I'm sure you remember, but for the sake of completeness this is the multi-tenant read-write MariaDB instance (technically active-passive pair) that is hosted inside the Cloud VPS environment. It uses role/templates/mariadb/mysqld_config/tools.my.cnf.erb to provision /etc/my.cnf, so we don't have to worry about configuration changes for it affecting prod db clusters.

Bstorm triaged this task as Medium priority.Jun 2 2020, 4:21 PM

Hey there, been about a month since the last update. Was curious if @Marostegui or anyone else had given some more thought to maybe increasing the ACIDity here?

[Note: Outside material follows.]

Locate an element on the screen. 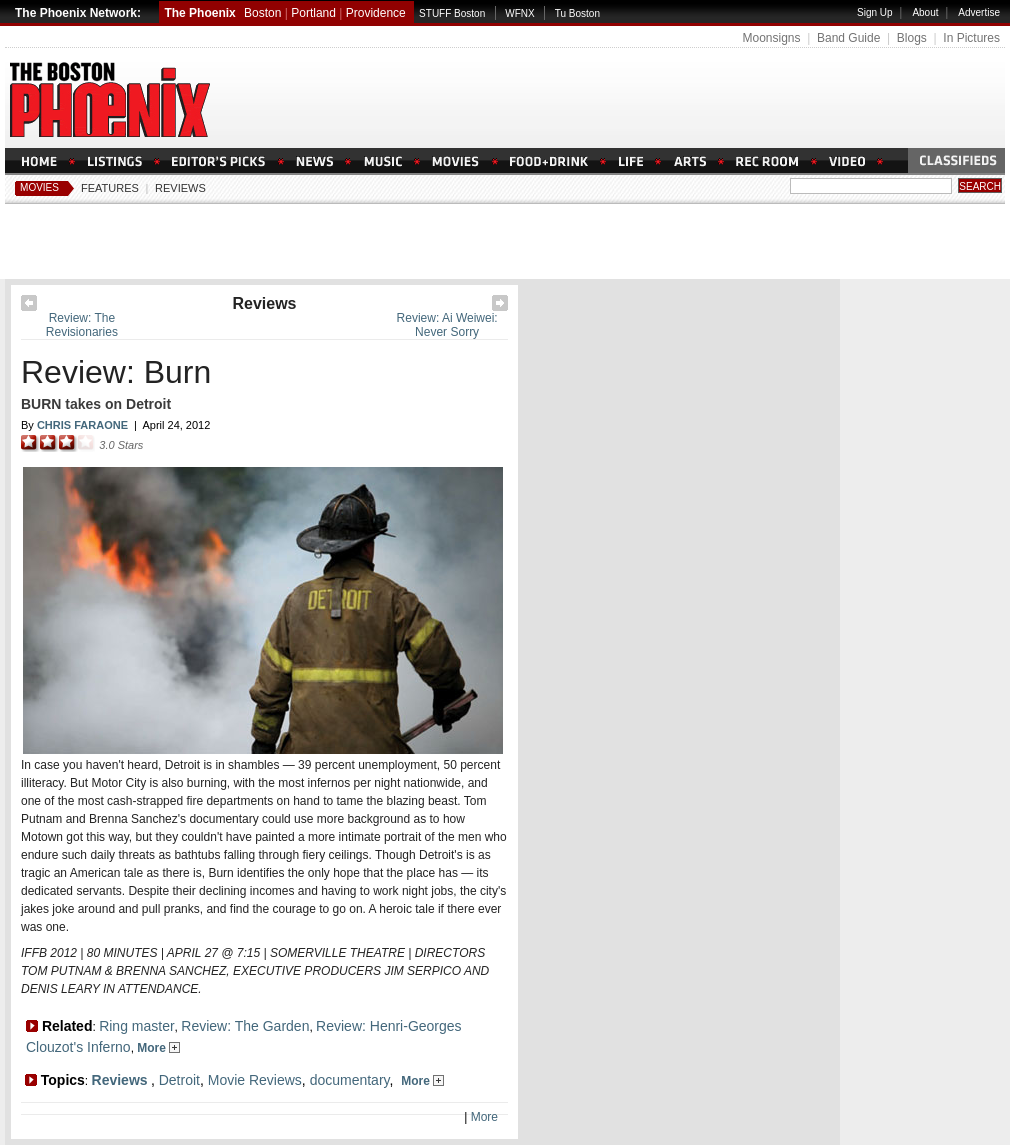 Image resolution: width=1010 pixels, height=1145 pixels. Detroit is located at coordinates (179, 1080).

We're still getting pretty regular integrity errors on those Wiki Loves campaigns.

I don't have any strong opinions on this to be honest, I don't have enough data or context on why this given tool needs this, or if the tool is what might be self inducing the errors or not.
As long as you aware that if you enable this and you have big transactions, rolling back them entirely (instead of the last statement of the given transaction) could cause locking/contention issues, I am fine with it.

Hmm, so I guess I could see some users relying on this behavior to get very rudimentary batch processing. I.e., refresh their browser until all the processing is complete. Is it maybe possible to enable it for one app's db at a time? Or does it really have to be all of ToolsDB?

It is a global variable, unfortunately it cannot be enabled on a per-db level.